A spike in Italy’s borrowing costs has thrust Italian banks into the spotlight, cutting the value of their large sovereign holdings and eroding their capital reserves.
But in last week’s European health check of the sector even the worst-performing Italian bank, Banco BPM (BAMI.MI), had a core capital ratio of 6.67 percent under a so-called adverse scenario, well above the alarm threshold of 5.5 percent.
The four Italian banks tested by the European Banking Authority (EBA), whose results were released on Friday, performed in line with the European average of the 48 banks surveyed under the adverse scenario.
However, traders said the market had paid closer to attention to a Goldman Sachs note which downgraded both Intesa and smaller peer BPER Banca (EMII.MI) to ‘sell’, leaving UniCredit (CRDI.MI) as the only ‘buy’ among Italian banks.
“Intesa … is a well-managed institution with a comfortable capital position. That said, its results will be subject to a deteriorating macro outlook,” Goldman’s note of Nov. 2 said.
With a valuation in line with Dutch bank ING’s (INGA.AS) or Spain’s BBVA (BBVA.MC) and at a 50 premium to domestic rival UniCredit, Intesa’s position looks vulnerable, Goldman said.
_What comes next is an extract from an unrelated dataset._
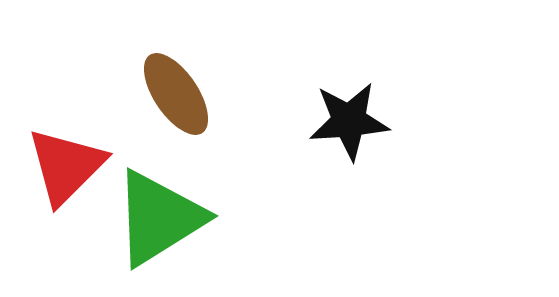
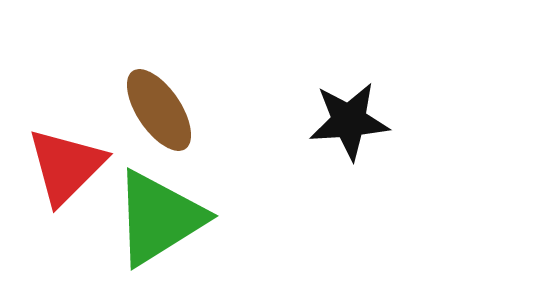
brown ellipse: moved 17 px left, 16 px down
Intesa is due to report third-quarter results on Tuesday and analysts expect its core asset management business to have suffered due to market turmoil over Italian assets.
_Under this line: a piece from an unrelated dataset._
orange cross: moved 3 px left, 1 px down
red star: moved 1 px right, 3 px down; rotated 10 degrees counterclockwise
Italy’s populist government has locked horns with the European Commission over its 2019 budget, which plans to raise the state deficit to 2.4 percent of domestic output from 1.8 percent.
Brussels has rejected Italy’s draft budget and given Rome until Nov. 13 to submit changes.
By 0920 GMT shares in Banco BPM fell 1.8 percent while BPER, whose shares were down 4 percent, was the biggest loser on the Italian banking index .FTIT8300.